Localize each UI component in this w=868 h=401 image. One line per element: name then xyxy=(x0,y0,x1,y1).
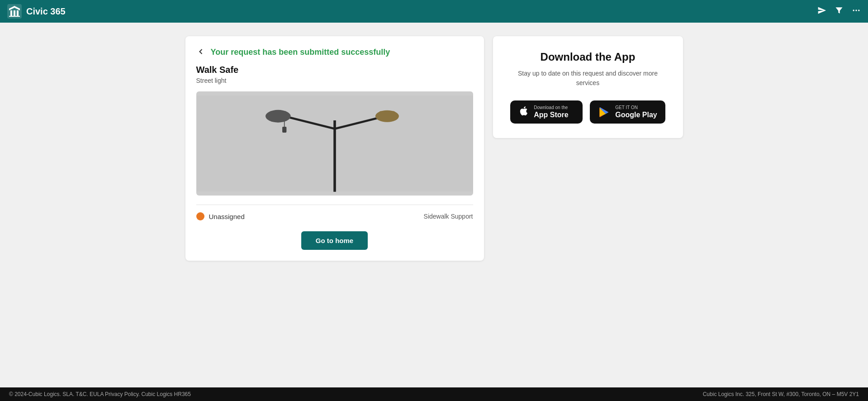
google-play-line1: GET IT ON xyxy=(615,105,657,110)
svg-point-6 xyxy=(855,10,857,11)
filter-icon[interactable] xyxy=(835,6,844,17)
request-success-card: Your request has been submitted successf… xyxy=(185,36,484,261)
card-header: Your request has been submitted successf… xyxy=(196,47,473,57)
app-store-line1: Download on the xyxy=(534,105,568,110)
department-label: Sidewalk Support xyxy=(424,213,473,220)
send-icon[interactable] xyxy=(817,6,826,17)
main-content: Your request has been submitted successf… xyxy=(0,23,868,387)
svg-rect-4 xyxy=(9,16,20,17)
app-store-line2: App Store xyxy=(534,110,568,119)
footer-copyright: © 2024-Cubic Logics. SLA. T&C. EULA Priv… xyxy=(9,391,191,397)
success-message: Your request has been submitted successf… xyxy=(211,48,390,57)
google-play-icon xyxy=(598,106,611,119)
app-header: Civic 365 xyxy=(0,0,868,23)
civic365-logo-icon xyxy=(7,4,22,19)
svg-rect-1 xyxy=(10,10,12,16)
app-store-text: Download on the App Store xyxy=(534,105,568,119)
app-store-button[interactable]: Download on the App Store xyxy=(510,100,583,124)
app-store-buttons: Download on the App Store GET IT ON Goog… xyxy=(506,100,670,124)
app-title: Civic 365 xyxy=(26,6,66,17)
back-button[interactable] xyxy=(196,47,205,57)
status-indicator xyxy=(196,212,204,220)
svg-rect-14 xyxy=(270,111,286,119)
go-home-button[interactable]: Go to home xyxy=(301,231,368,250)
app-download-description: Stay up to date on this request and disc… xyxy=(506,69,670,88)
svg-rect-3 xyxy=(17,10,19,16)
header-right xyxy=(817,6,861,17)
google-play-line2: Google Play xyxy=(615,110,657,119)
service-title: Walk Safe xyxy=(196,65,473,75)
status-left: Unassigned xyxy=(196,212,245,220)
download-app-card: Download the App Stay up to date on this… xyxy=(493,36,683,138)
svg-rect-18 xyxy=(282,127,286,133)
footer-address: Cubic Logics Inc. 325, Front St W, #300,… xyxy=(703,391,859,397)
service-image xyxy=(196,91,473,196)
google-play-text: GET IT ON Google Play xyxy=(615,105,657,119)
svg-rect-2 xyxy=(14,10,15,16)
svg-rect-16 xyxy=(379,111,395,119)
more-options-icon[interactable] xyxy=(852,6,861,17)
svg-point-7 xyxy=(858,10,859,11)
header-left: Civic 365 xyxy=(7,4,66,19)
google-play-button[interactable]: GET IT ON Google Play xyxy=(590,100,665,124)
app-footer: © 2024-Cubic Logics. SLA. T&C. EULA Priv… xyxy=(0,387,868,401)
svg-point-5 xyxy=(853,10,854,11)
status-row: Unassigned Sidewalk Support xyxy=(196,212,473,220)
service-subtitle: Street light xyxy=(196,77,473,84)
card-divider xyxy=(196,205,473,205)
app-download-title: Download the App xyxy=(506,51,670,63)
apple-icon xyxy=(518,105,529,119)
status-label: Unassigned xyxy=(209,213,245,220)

--

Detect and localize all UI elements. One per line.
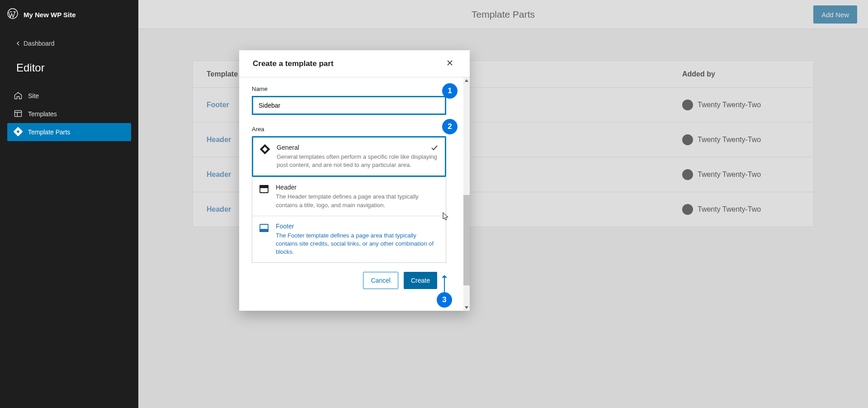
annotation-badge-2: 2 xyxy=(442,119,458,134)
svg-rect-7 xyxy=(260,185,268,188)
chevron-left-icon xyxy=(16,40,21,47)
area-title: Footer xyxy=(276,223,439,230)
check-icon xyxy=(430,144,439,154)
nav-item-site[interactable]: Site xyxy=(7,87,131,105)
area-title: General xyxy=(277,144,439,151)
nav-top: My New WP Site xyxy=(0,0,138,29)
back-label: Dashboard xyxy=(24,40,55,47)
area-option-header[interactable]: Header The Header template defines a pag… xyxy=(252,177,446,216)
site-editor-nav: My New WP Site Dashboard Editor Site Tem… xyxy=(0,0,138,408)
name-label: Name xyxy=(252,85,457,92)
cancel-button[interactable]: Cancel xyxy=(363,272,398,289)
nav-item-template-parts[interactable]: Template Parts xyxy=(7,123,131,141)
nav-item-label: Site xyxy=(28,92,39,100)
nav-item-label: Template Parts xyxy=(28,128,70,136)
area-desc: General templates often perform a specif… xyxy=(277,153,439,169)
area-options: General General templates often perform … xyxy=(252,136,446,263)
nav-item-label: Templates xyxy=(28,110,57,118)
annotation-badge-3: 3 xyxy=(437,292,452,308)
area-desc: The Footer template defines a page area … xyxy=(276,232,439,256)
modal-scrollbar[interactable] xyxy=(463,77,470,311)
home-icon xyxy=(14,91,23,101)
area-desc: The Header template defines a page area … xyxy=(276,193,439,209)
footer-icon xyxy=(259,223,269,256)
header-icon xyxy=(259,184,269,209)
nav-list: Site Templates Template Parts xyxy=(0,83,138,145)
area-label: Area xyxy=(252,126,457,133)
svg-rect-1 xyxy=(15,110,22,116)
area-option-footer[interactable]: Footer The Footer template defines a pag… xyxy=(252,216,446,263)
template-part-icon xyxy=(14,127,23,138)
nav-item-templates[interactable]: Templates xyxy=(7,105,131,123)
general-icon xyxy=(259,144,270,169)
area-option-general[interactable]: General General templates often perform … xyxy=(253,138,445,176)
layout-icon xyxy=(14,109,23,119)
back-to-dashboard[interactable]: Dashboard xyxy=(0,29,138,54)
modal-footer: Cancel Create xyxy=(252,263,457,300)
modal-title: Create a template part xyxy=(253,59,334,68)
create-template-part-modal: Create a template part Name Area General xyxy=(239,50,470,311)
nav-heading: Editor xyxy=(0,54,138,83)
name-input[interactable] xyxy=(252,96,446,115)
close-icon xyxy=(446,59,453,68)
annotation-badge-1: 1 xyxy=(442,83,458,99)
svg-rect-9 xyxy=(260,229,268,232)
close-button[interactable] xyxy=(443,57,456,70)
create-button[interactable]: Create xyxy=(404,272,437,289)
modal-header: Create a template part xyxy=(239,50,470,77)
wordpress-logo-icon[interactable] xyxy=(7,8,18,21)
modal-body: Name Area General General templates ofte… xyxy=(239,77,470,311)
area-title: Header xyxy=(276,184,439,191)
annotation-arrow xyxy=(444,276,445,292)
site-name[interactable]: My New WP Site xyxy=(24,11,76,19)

* [WHAT THE TASK ASKS]: Search the data above and return each line in which "close" occurs.

* [WRITTEN SOLUTION]:
close-icon xyxy=(446,59,453,68)
close-button[interactable] xyxy=(443,57,456,70)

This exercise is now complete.